← Back to context

Comment by elcritch

10 hours ago

That’s pretty awesome!

Though only 5gig Ethernet? Can’t they do usb-c / thunderbolt 40 Gb/s connections like Macs?

It's sad that NDA fetishist Broadcom has a de-facto monopoly on PCIe fabric switches; notably we would have functional open source drivers for at least simpler topologies for a while now, and could just set up cheap FNN topologies by using (usually NMVe targeted) bifurcation support on hosts to get several x4 ports with only a comparatively cheap retimer out into "mini SAS hd" (the square shaped 4-Lane connectors) or QSFP+ ports; and then have a few meters reach on generic DAC cables from such standards (even Skylake-era SAS ones (nominally 12 GT/s; PCIe4.0 is 16 GT/s) should typically manage PCIe4; that's just under 64 Gbit/s from each link, with typical desktop/gaming systems delivering 3~5 links without complaints next to a dGPU (that one at fewer than full lanes).
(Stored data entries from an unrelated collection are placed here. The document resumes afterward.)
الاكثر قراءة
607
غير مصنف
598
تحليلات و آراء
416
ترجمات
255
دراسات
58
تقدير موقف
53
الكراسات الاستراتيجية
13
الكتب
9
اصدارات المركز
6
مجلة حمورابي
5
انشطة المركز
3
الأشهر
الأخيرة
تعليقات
> Though only 5gig Ethernet? Can’t they do usb-c / thunderbolt 40 Gb/s connections like Macs?

Does the network speed matter that much when TFA talks about outputting a few tens of tokens per second? Ain't 5 Gbit/s plenty for that? (I understand the need to load the model but that'd be local already right?)

  • Running inference requires sharing intermediate matrix results between nodes. Faster networking speeds that up.

    • I read (but cannot find this anymore) that the information sent from layer to layer is minimal. The actual matrix work happens within a layer. They are not doing matrix multiplication over the netwerk (that would be insane latency wise).

I really wonder if AMD is going to keep getting walloped on the interconnect or if they'll start upping what's available to consumers, at some point.